The Bellagio card room in Las Vegas is the epicentre of live high stakes poker
No visit to Las Vegas is complete without a tour through the Bellagio’s poker room. The lavish Italian-themed casino in the heart of the strip is a place where the notion of celebrity gets redefined in a suitably Hold’em-centric manner. To wit, everyone from Leonardo DiCaprio to Tobey Maguire has lined up to play with poker legends such as Doyle Brunson and Daniel Negreanu. The area given over to this exclusive high stakes action is the legendary Bobby’s Room, which is where Vegas’ Big Game currently resides. For the average punter there’s still an opulent floor of tournament and cash game action with stakes to suit all bankrolls.
The Poker Room
The Bellagio has the second biggest cardroom in Vegas (after the Venetian), with 40 cash tables on the main poker floor, plus two in Bobby’s Room and five more in a semi-secluded, elevated section for medium-to-high stakes players. What everybody gets at the Bellagio, regardless of bankroll, is comfy swivel chairs, impeccable felts, seasoned dealers, fair floormen and terrific cappuccinos. And if your mind wanders from the action there are also eight 32-inch television monitors and 11 42-inch plasma screens throughout the room, mostly showing sports 24 hours a day.
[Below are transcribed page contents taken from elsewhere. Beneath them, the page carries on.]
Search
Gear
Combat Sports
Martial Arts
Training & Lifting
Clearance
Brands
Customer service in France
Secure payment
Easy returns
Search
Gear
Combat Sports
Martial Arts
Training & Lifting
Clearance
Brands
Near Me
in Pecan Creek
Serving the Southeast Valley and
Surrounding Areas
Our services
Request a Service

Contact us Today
In terms of games, Hold’em (limit and no-limit) still rules, but Omaha is proving an increasingly popular choice and 7-Card Stud is also available. Being one of the classiest cardrooms on the strip, the stakes are higher than most, with limit games starting at $4/$8 or $8/$16 and no-limit $2/$5 and $5/$10. Daily tournaments get under way at 2pm with buy-ins of $330 (Sun-Thur) and $540 (Fri and Sat), but there can be as many as four or five World Poker Tour festivals a year held in the Bellagio. For each of these a multitude of tourneys are crammed into one or two weeks, with buy-ins generally ranging from $1,000 up to the $25,000 WPT World Championship.
Room With A View
On certain nights at the Bellagio (especially during the WSOP) you’ll see the likes of Doyle Brunson, David Benyamine, Barry Greenstein, Patrik Antonius and Phil Ivey plying their trade inside the famed Bobby’s Room. A luxe poker room within the poker room, it is a high stakes, high-ceilinged enclave, with just two tables, where the world’s biggest game is held behind walls of bevelled glass. The minimum games spread there are $1,000/$2,000 limit or $100/$200 no-limit, and spectators can watch through the glass but go no further.
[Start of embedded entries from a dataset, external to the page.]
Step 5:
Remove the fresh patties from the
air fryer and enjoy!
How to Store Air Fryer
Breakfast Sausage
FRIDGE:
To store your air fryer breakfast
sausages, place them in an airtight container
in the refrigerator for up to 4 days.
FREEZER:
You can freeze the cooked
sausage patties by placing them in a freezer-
In addition to its semi-private setting, Bobby’s Room has some unique aspects. Players control the environment, the flat-screen TVs and the music. Walls there are adorned with photographic portraits of the game’s greats – Brunson, Reese and Ivey among them. Players who get hungry can order food from any restaurant in the Bellagio. It makes for major feasts, with steaks carted in from Prime and piles of Kobe sliders from Fix. ‘Sometimes,’ says poker room manager Doug Dalton, ‘the players want stuff from In-N-Out Burger. I’ll drive over there and bring back Double-Doubles and French fries.’
World Poker Tour
The Bellagio has hosted at least three or four of the WPT’s festivals every year. The $25,000 World Championship, which takes place in April, has over the past few years been won by Carlos Mortensen (2007), David Chiu (2008), and Yevgeniy Timoshenko (2009). But the cardroom’s signature tournament – the Bellagio Cup – has been running for five years now, and plays out at the same time as the WSOP Main Event for those pros who fail to go deep in the Big One. In each of the last three years it has been won by a well-known pro – Team PokerStars player Alex Gomes in 2009, online star Mike ‘SirWatts’ Watson in 2008 and Kevin ‘BeL0WaB0Ve’ Saul in 2007.